Brief:
Each entry below should be given again exactly; the pictures stay out.

Supplied records:
_____
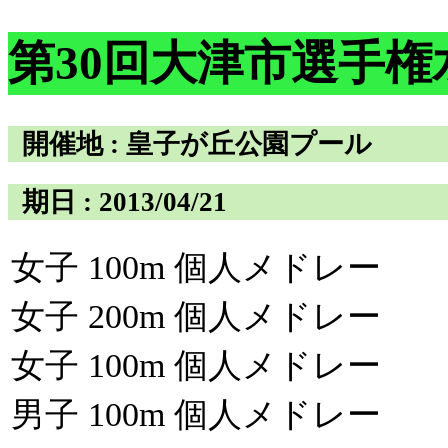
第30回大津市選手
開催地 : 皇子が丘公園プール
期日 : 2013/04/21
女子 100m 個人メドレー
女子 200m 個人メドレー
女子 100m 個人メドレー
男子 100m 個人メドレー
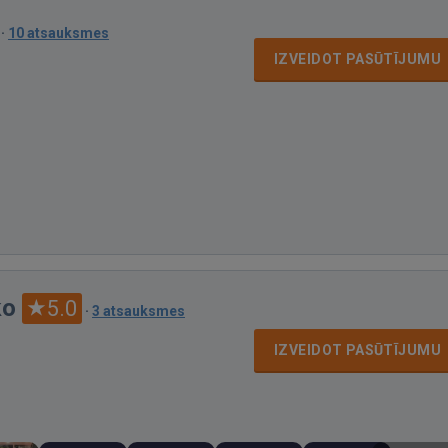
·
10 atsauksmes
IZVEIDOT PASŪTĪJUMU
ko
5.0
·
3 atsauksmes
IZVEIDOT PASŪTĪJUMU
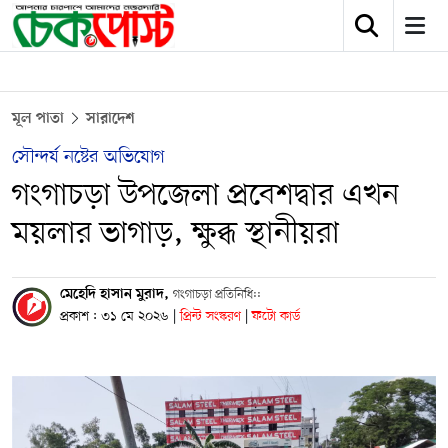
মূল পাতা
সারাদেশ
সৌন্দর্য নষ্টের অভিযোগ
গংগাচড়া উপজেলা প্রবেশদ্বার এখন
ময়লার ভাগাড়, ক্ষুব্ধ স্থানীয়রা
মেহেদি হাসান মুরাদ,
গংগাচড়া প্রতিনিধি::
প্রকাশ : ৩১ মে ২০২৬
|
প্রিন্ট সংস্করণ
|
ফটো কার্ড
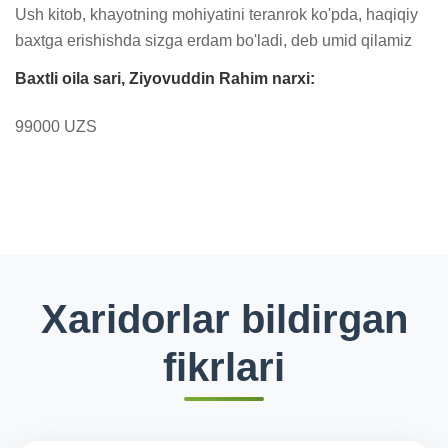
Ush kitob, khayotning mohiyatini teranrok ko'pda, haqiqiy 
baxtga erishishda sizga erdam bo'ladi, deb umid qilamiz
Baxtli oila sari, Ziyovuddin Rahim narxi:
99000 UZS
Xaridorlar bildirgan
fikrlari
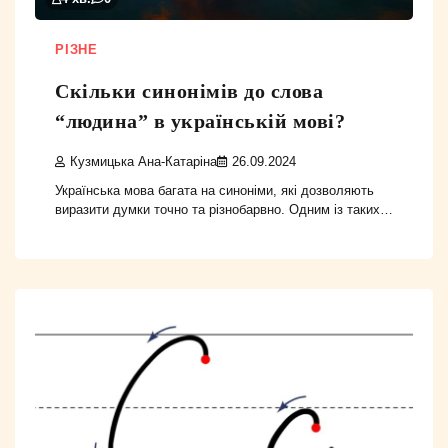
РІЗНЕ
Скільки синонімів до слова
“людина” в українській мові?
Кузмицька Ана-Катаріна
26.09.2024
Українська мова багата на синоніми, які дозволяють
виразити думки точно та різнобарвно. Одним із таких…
_____
Task output:
第30回大津市選手
開催地 : 皇子が丘公園プール
期日 : 2013/04/21
女子 100m 個人メドレー
女子 200m 個人メドレー
女子 100m 個人メドレー
男子 100m 個人メドレー
·
10 atsauksmes
IZVEIDOT PASŪTĪJUMU
ko
5.0
·
3 atsauksmes
IZVEIDOT PASŪTĪJUMU
মূল পাতা
সারাদেশ
সৌন্দর্য নষ্টের অভিযোগ
গংগাচড়া উপজেলা প্রবেশদ্বার এখন
ময়লার ভাগাড়, ক্ষুব্ধ স্থানীয়রা
মেহেদি হাসান মুরাদ,
গংগাচড়া প্রতিনিধি::
প্রকাশ : ৩১ মে ২০২৬
|
প্রিন্ট সংস্করণ
|
ফটো কার্ড
Ush kitob, khayotning mohiyatini teranrok ko'pda, haqiqiy 
baxtga erishishda sizga erdam bo'ladi, deb umid qilamiz
Baxtli oila sari, Ziyovuddin Rahim narxi:
99000 UZS
Xaridorlar bildirgan
fikrlari
РІЗНЕ
Скільки синонімів до слова
“людина” в українській мові?
Кузмицька Ана-Катаріна
26.09.2024
Українська мова багата на синоніми, які дозволяють
виразити думки точно та різнобарвно. Одним із таких…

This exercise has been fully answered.